L'abandon d'un système de notation chiffré semblait particulièrement exaspérer mon ami. Lui qui aimait se vanter de ne jamais avoir eu une seule note en-dessous de dix-huit sur vingt, il devrait se contenter d'une observation écrite, établissant si la leçon en rapport avec le devoir était intégrée par l'élève, nécessitait des précisions, ou n'avait pas été comprise du tout. Pour ma part, je me réjouissais particulièrement de la fin de cette mise en compétition macabre. Un score, à mon sens, était fait pour trôner au sommet du classement d'une borne d'arcade ou sur le tableau d'une salle de bowling, et certainement pas pour quantifier la "valeur" d'un élève.

Une chose sur laquelle nous tombâmes d'accord, fut l'abolissement des devoirs à faire à la maison. Il était de toutes-façons inutile de débattre sur l'inégalité que cela engendrait. Les élèves ayant des parents qui avaient le temps et les capacités de les aider, étaient fatalement avantagés. Tout comme il y avait une différence entre posséder son propre bureau dans sa chambre, et faire ses devoirs sur la table de la cuisine en supportant ses frères et sœurs qui vaquaient à d'autres occupations.

Pour ce qui était de l'uniforme, nous abordâmes le sujet avec un ricanement de connivence, entendu et enthousiaste. Nous nous en cachions généralement, pour ne pas être catégorisés trop facilement, mais étant de grands consommateurs de mangas et animés en tous genre, l'idée d'un uniforme de lycée nous était particulièrement évocatrice.

Le ton de nos conversations changea cependant, lorsque j'abordais enfin, non sans difficulté, la question du cauchemar si singulier que j'avais fait lundi dernier. Nous étions le dimanche d'avant la rentrée, le soleil commençait à peine à se coucher, et nous avions terminé nos objectifs du jour sur nos jeux en ligne.

— Bah, tu sais, commença Antoine. C'est peut-être juste ton cerveau qui réagit à une certaine angoisse. Après tout, il s'est passé énormément de choses, et tu reprends l'école après deux ans de décrochage. C'est pas rien.

— Je suis pas stupide, répondis-je en laissant aller ma tête contre mon siège de bureau. Mais je n'ai jamais fait ce genre de cauchemar avant. Et les dernières visions étaient... comment dire ?

— T'as l'impression que ton cerveau aurait pas pu les inventer ?

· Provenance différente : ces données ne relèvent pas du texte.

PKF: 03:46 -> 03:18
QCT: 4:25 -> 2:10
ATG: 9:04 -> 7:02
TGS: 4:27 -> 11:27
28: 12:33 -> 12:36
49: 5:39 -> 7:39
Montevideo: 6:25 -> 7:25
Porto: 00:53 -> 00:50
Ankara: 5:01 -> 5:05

— Exactement ! déclarais-je.

— Bah, c'est con à dire, mais à circonstances extraordinaires, cauchemars extraordinaires... enfin j'crois. (il marqua une pause et fit claquer sa langue) T'as regardé les derniers épisodes de cette série sur l'univers de Lovecraft ? demanda-t-il.

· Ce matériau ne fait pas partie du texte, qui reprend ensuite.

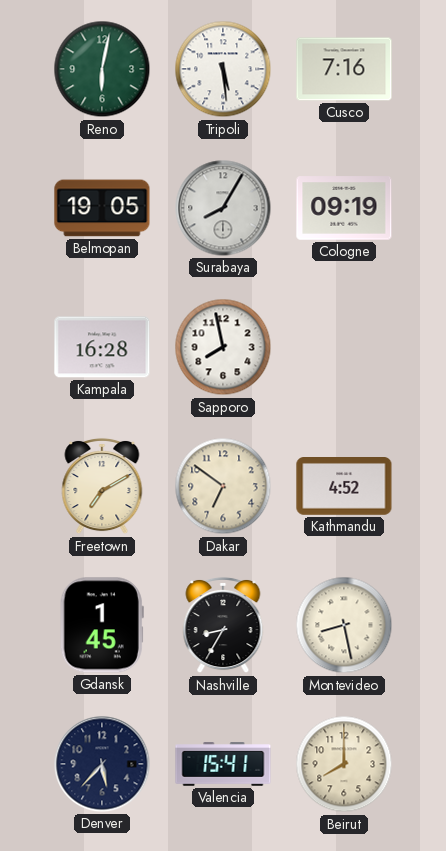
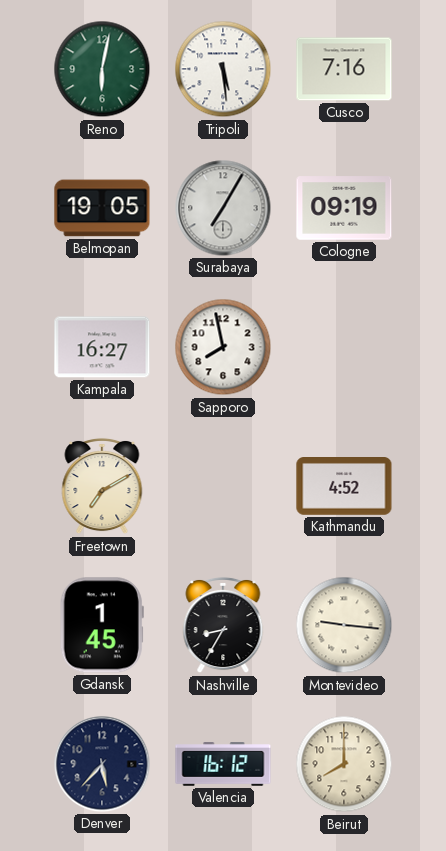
Surabaya: 8:05 -> 7:05
Kampala: 16:28 -> 16:27
Dakar: 6:51 -> none
Montevideo: 8:28 -> 9:16
Valencia: 15:41 -> 16:12
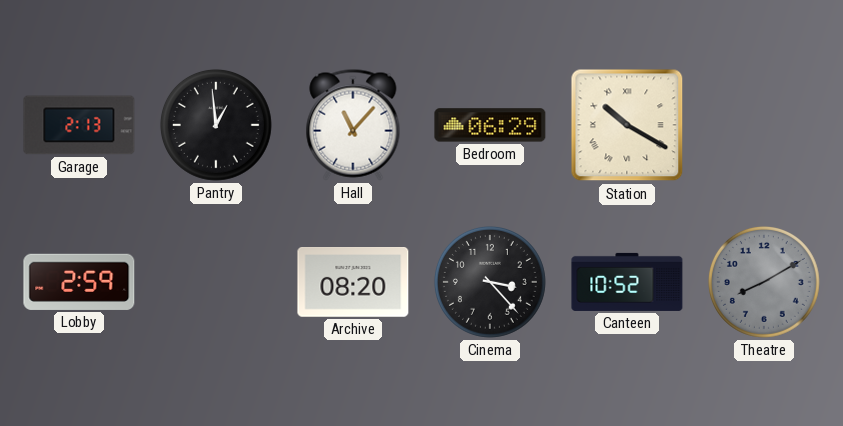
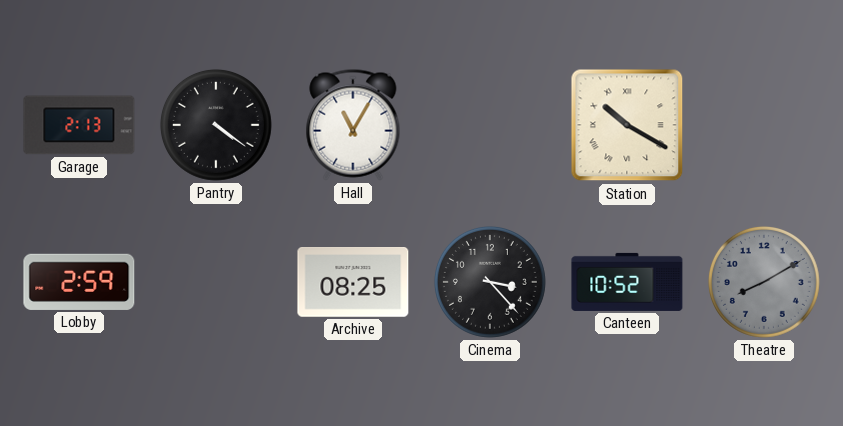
Pantry: 12:59 -> 4:21
Hall: 11:07 -> 11:05
Bedroom: 06:29 -> none
Archive: 08:20 -> 08:25
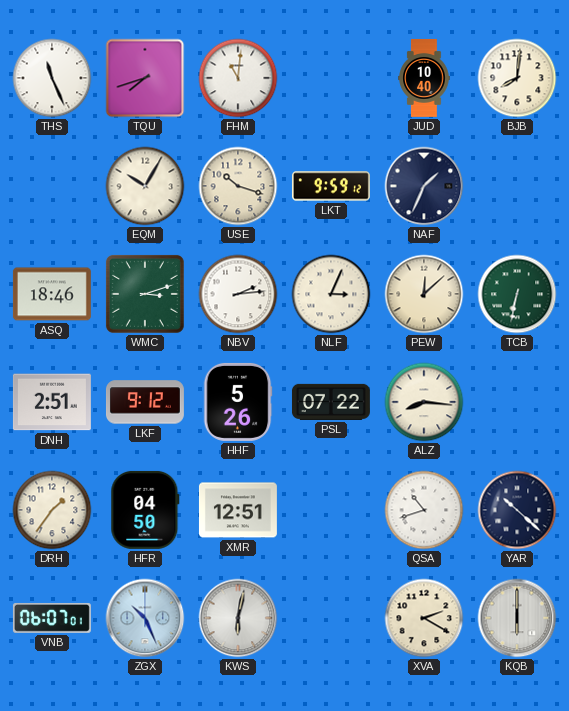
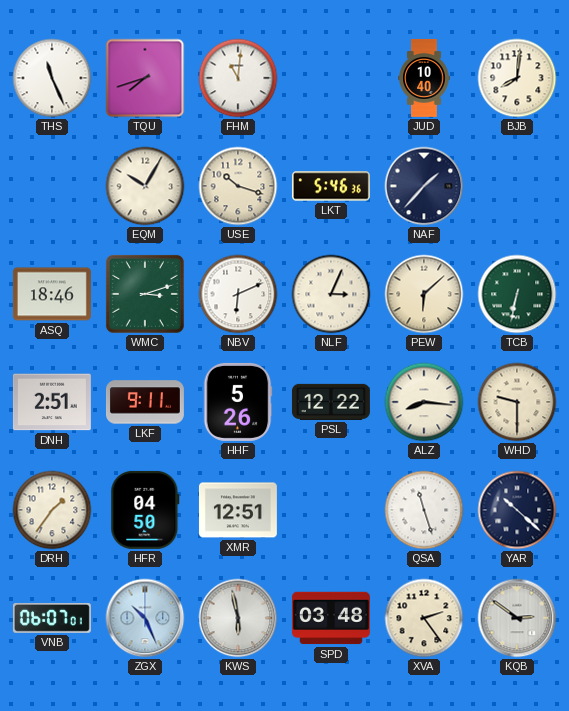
LKT: 9:59 -> 5:46
NAF: 1:34 -> 1:37
NBV: 2:14 -> 6:11
PEW: 12:08 -> 6:08
LKF: 9:12 -> 9:11
PSL: 07:22 -> 12:22
WHD: none -> 9:30
QSA: 10:42 -> 11:27
KWS: 6:02 -> 5:58
SPD: none -> 03:48
XVA: 2:20 -> 2:24
KQB: 6:00 -> 2:51
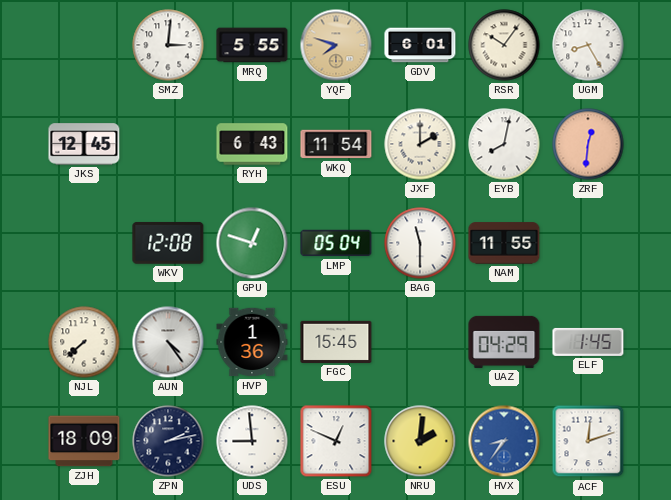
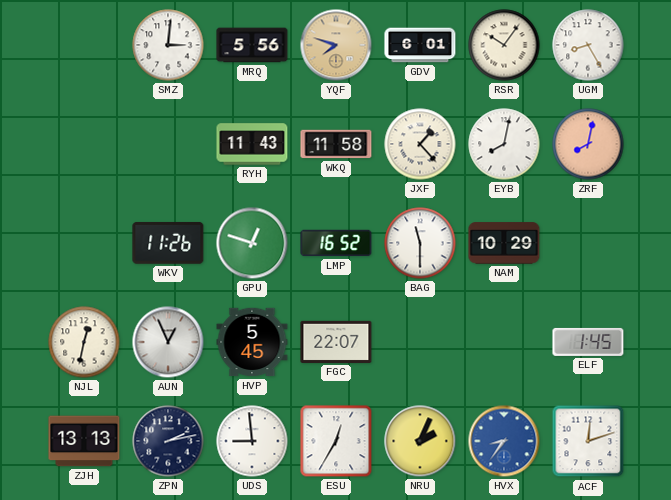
MRQ: 5:55 -> 5:56
JKS: 12:45 -> none
RYH: 6:43 -> 11:43
WKQ: 11:54 -> 11:58
JXF: 2:00 -> 1:23
ZRF: 12:31 -> 8:02
WKV: 12:08 -> 11:26
LMP: 05:04 -> 16:52
NAM: 11:55 -> 10:29
NJL: 7:38 -> 12:32
AUN: 4:24 -> 12:56
HVP: 1:36 -> 5:45
FGC: 15:45 -> 22:07
UAZ: 04:29 -> none
ZJH: 18:09 -> 13:13
ESU: 12:49 -> 12:35
NRU: 2:01 -> 2:04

— Ouais... plutôt médiocre. À part les visuels qui étaient sympa.

— Parce que la dernière silhouette que tu as vue, telle que tu me l'as décrite, elle fait très... genre, Nyarlathotep, tu vois ?

— C'est pas con, ouais... mais bon, toujours est-il que j'ai un putain de mauvais pressentiment, insistai-je en passant une main dans mes cheveux. J'ai hâte d'en finir avec cette première journée d'école, histoire d'arrêter d'appréhender comme une conne.

— T'inquiète Lili ! On va tous les impressionner ! Et on va plier l'enquête que t'a confiée Lindermark, (je l'entendis claquer des doigts) comme ça !

— Ça roule mec, répondis-je avec un petit rire décontracté. J'suis contente qu'on en ait parlé, ça me claquait de me trimballer cette angoisse toute seule !

— À vôt' service m'dame ! conclut-il dans sa fameuse imitation de Columbo. Bon, j'te laisse, j'dois aller mettre la table !

— OK, à demain.

Le son caractéristique d'une fin de conversation vocal sur Discord résonna dans mon casque, laissant place au silence de ma chambre. Je décidais alors d'éteindre mon PC et de rejoindre ma mère dans la cuisine, histoire de discuter un peu avant de passer à table. Cependant, je ne comptais pas lui raconter mon cauchemar. Elle aurait été capable de s'inquiéter outre-mesure, ravivant ainsi mes propres angoisses.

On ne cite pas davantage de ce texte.